→ Exercise
Gather all lines from the material that contain "gente".

→ Supplied entries
------------------------------------------------------------------------
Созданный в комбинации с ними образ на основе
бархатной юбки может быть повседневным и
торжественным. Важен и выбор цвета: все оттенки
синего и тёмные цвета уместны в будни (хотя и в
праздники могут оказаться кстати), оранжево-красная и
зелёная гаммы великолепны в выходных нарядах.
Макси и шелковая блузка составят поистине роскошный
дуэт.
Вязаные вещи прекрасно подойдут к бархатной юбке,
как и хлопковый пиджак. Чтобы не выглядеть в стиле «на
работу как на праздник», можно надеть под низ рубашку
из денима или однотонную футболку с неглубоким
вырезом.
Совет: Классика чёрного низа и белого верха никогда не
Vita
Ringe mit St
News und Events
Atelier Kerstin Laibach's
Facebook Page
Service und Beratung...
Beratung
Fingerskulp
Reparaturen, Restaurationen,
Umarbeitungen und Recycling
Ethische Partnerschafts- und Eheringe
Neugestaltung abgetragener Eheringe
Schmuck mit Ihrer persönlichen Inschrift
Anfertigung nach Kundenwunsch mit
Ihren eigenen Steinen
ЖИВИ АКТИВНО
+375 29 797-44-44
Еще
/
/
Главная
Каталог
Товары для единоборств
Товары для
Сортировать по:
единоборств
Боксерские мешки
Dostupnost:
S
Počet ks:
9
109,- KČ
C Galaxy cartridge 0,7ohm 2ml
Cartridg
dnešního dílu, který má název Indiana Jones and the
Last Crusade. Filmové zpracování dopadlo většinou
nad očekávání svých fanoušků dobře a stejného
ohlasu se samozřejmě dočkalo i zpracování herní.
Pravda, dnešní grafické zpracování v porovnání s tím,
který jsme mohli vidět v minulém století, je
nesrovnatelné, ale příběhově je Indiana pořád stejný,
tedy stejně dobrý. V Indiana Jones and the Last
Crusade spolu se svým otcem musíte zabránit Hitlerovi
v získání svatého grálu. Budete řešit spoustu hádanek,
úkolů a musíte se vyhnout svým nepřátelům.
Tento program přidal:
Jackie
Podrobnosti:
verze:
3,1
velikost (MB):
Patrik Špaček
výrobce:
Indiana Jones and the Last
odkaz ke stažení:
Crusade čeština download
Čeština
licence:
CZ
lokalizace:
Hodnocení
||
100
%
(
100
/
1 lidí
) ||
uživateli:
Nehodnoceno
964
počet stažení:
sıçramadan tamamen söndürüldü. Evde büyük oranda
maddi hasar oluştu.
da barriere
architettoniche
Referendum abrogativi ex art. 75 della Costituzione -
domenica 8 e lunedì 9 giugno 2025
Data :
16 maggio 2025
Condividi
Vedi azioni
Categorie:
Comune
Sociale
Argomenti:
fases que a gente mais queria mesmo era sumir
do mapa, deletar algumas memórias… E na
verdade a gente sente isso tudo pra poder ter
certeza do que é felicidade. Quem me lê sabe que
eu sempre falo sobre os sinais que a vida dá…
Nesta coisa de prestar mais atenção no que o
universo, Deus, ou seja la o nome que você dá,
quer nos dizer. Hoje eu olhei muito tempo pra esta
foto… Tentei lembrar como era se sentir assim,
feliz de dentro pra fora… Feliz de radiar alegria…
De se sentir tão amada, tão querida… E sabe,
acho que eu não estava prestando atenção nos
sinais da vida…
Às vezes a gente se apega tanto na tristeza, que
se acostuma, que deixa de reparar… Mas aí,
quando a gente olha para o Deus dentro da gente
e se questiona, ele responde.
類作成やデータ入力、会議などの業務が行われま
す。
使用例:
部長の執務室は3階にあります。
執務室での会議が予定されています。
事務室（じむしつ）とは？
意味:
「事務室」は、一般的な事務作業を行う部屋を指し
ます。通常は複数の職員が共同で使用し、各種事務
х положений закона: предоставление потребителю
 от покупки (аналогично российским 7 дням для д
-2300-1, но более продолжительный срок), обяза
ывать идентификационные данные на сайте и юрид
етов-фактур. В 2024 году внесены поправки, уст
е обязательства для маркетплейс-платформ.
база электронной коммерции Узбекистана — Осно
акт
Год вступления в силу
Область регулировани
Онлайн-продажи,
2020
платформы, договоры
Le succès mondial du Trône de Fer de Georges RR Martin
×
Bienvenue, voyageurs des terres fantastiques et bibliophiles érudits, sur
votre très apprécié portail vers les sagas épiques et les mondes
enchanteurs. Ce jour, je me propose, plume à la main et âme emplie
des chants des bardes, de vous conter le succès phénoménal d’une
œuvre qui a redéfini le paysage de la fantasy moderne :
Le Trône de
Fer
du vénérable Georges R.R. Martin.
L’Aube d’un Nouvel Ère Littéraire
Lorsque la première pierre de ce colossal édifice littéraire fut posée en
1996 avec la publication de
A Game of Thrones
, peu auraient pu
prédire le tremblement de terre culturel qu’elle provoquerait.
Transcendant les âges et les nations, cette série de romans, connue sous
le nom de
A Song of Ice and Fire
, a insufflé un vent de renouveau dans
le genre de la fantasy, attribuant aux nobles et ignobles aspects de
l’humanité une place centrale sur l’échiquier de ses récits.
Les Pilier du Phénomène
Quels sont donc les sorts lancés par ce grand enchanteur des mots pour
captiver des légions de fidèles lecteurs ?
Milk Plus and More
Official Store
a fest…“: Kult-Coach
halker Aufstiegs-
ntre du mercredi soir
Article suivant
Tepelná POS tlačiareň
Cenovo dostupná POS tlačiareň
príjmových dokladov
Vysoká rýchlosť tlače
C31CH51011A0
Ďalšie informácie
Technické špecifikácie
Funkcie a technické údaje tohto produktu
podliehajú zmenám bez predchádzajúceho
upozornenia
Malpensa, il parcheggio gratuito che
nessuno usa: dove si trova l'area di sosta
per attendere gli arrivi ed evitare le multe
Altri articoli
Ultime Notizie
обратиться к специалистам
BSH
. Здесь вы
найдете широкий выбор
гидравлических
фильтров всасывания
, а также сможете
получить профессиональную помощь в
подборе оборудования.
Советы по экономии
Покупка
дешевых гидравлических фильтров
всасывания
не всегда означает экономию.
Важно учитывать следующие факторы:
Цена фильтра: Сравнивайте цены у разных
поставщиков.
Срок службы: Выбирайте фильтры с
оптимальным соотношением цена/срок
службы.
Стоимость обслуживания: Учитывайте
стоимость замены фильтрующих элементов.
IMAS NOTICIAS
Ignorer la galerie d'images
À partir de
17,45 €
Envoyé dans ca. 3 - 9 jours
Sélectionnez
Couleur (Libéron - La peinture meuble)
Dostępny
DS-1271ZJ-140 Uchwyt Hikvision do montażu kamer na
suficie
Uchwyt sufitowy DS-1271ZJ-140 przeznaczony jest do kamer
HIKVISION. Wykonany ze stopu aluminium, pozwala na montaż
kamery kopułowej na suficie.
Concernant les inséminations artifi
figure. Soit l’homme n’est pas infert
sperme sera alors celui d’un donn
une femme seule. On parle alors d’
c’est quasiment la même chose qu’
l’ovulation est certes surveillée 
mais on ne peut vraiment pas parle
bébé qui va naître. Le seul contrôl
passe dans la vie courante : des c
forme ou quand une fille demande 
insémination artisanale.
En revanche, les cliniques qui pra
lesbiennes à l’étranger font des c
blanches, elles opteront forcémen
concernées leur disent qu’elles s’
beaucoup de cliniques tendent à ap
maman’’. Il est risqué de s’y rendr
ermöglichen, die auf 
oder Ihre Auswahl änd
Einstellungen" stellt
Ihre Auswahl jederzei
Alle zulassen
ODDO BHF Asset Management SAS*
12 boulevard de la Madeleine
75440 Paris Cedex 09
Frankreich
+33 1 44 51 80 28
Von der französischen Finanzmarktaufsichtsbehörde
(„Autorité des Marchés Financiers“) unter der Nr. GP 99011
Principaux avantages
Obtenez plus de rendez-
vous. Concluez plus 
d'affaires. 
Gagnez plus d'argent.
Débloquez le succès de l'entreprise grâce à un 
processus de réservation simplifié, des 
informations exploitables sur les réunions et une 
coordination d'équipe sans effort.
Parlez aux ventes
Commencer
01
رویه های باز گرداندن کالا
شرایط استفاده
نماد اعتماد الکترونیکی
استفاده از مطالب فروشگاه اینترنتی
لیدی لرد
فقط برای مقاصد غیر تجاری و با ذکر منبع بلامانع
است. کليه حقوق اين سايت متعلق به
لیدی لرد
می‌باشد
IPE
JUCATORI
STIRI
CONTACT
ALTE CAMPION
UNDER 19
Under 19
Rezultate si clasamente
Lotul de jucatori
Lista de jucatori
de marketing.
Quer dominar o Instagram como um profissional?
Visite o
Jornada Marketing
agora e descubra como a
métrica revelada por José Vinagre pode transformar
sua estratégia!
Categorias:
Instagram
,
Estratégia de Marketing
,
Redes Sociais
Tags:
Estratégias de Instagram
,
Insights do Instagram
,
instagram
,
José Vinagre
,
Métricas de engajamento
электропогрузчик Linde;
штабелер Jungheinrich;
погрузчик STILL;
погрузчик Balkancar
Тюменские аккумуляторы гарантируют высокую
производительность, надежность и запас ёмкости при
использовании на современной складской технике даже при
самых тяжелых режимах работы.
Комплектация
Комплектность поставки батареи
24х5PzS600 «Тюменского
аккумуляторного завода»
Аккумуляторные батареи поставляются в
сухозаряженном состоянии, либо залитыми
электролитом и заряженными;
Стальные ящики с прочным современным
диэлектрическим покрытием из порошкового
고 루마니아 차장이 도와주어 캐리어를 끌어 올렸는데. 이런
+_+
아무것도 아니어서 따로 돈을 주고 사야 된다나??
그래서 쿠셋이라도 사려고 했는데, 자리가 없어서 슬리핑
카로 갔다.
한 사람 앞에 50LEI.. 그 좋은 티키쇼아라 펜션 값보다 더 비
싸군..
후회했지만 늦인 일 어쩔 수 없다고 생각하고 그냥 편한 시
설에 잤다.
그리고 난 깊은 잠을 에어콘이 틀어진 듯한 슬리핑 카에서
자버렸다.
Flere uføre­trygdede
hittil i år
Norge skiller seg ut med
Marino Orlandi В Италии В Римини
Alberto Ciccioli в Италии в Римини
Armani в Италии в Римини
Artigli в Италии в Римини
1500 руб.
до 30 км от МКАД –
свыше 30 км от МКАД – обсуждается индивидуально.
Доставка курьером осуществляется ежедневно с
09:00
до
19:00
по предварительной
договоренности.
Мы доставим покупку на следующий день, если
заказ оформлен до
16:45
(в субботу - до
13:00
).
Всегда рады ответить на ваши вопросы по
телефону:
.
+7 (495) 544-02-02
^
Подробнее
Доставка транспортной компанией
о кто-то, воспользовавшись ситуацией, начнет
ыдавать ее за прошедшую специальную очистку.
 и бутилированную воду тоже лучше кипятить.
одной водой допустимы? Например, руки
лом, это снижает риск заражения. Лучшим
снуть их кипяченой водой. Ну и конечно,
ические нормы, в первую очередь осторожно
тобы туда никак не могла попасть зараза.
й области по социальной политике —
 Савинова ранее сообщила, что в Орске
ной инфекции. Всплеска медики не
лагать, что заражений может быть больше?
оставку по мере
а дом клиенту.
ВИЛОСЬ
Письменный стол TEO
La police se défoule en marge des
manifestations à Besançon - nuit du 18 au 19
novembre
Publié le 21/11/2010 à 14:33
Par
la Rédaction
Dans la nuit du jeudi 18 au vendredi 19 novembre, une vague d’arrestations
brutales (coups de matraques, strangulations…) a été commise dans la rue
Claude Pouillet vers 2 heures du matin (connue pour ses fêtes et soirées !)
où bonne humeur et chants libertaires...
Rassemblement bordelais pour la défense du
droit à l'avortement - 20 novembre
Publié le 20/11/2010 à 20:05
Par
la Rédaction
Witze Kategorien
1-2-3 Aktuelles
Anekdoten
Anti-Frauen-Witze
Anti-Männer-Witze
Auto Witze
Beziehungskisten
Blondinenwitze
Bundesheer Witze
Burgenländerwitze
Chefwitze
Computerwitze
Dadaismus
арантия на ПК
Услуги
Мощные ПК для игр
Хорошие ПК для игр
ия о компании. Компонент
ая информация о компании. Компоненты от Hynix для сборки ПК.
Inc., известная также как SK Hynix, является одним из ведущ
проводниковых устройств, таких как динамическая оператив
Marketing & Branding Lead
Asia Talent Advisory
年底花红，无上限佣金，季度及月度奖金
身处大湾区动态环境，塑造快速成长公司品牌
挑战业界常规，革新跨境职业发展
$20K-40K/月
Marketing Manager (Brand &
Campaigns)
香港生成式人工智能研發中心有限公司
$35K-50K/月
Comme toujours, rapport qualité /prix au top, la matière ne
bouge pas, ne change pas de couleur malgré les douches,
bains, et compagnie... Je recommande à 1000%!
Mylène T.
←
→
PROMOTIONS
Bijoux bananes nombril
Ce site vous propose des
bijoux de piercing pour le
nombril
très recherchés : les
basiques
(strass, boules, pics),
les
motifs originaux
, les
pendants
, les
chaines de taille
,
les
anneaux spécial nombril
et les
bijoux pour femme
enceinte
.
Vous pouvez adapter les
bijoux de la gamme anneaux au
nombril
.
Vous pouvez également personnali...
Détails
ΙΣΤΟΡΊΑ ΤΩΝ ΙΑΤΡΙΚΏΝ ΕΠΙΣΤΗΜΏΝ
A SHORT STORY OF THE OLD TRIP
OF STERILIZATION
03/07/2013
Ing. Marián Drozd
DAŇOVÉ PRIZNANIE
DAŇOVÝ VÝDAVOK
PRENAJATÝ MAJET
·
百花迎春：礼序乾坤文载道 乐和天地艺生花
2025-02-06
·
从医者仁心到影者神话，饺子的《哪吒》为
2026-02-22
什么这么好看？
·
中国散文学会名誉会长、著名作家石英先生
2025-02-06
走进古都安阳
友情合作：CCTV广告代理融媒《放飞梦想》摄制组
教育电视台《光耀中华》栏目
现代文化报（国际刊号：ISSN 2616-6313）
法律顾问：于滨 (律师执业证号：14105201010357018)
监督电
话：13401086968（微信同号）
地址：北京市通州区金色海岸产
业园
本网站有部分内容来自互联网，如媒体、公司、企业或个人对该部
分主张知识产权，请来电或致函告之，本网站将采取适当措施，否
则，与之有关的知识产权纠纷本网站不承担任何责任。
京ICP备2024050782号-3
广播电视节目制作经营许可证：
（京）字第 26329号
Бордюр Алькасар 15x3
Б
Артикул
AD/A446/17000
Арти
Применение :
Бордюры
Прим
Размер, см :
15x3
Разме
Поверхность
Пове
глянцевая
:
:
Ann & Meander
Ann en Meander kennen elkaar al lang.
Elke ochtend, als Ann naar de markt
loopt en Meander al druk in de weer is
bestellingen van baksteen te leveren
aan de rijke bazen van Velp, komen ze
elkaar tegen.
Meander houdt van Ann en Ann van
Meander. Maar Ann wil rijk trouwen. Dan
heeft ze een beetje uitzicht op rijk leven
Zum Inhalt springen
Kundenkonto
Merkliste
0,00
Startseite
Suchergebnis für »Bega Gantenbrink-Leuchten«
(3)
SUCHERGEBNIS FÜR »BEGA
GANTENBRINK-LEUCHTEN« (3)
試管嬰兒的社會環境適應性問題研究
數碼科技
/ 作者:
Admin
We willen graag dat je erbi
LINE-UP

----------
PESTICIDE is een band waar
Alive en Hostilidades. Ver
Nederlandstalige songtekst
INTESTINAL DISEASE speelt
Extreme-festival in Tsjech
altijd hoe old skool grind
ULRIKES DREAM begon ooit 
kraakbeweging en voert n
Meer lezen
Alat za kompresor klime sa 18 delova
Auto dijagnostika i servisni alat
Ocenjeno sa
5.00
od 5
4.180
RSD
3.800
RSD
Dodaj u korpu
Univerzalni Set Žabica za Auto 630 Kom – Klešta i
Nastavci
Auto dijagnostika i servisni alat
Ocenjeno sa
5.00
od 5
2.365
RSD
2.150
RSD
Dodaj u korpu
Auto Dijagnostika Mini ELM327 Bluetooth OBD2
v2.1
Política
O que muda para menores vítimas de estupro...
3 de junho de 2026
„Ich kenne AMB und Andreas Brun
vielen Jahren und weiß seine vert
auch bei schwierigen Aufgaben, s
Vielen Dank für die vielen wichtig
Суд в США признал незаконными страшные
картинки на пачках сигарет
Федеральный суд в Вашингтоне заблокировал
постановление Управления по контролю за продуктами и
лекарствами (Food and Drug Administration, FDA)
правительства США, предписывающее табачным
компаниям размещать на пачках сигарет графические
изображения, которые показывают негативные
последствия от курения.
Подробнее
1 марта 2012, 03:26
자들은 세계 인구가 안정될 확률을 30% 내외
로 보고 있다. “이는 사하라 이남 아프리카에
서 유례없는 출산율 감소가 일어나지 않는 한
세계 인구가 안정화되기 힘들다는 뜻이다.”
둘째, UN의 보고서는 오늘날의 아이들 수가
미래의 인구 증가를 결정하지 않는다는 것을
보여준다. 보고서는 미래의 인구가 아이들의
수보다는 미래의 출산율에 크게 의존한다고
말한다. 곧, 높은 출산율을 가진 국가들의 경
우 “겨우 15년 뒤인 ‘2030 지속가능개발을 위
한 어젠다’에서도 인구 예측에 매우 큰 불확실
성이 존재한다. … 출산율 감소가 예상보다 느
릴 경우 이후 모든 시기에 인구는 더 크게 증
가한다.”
------------------------------------------------------------------------
→ Task result
fases que a gente mais queria mesmo era sumir
verdade a gente sente isso tudo pra poder ter
Às vezes a gente se apega tanto na tristeza, que
quando a gente olha para o Deus dentro da gente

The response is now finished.